*** Block opens ***

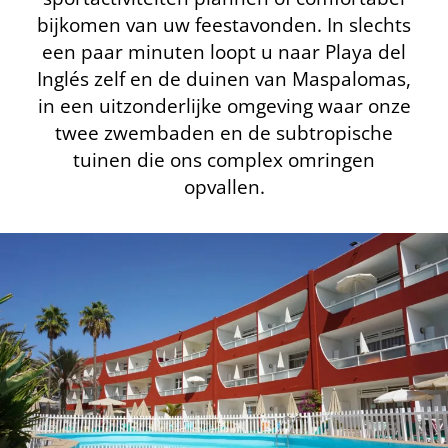
bijkomen van uw feestavonden. In slechts
een paar minuten loopt u naar Playa del
Inglés zelf en de duinen van Maspalomas,
in een uitzonderlijke omgeving waar onze
twee zwembaden en de subtropische
tuinen die ons complex omringen
opvallen.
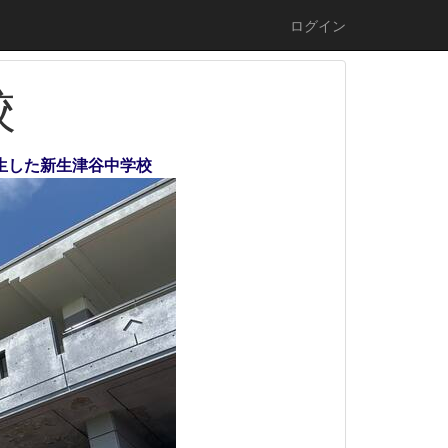
ログイン
校
誕生した新生津谷中学校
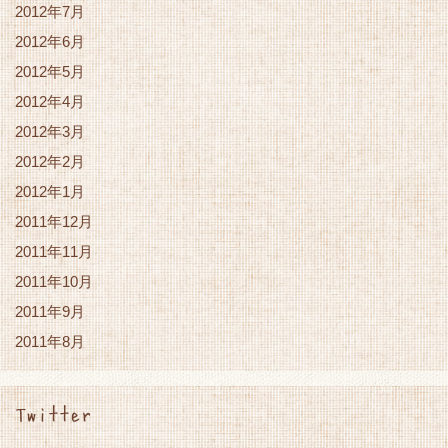
2012年7月
2012年6月
2012年5月
2012年4月
2012年3月
2012年2月
2012年1月
2011年12月
2011年11月
2011年10月
2011年9月
2011年8月
Twitter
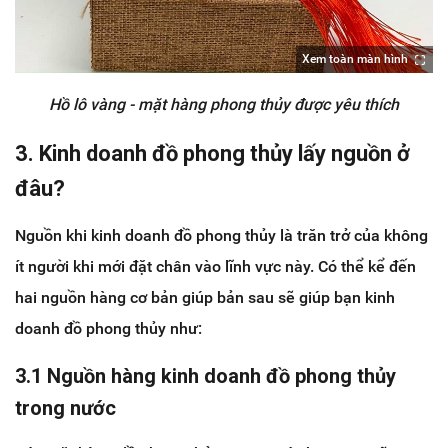
Xem toàn màn hình
Hồ lô vàng - mặt hàng phong thủy được yêu thích
3. Kinh doanh đồ phong thủy lấy nguồn ở
đâu?
Nguồn khi kinh doanh đồ phong thủy là trăn trở của không
ít người khi mới đặt chân vào lĩnh vực này. Có thể kể đến
hai nguồn hàng cơ bản giúp bản sau sẽ giúp bạn kinh
doanh đồ phong thủy như:
3.1 Nguồn hàng kinh doanh đồ phong thủy
trong nước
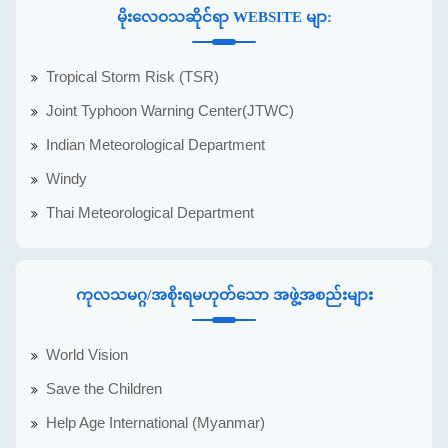
မိုးလေဝသဆိုင်ရာ WEBSITE မျာ:
Tropical Storm Risk (TSR)
Joint Typhoon Warning Center(JTWC)
Indian Meteorological Department
Windy
Thai Meteorological Department
ကုလသမဂ္ဂ/အစိုးရမဟုတ်သော အဖွဲ့အစည်းများ
World Vision
Save the Children
Help Age International (Myanmar)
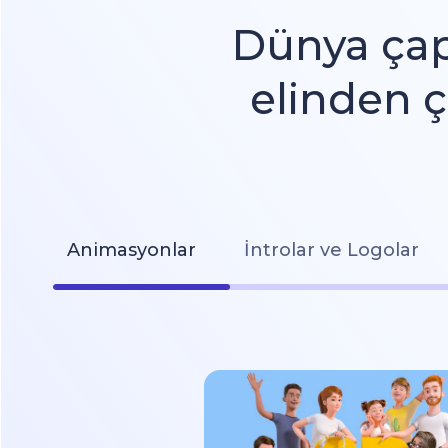
Dünya çap
elinden 
Animasyonlar
İntrolar ve Logolar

*** Block closes ***

== WORK TO BE COMPLETED ==
From the data, work out how many lines include the word "hàng"; the reply is that number and nothing else.

== ANSWER AREA ==
3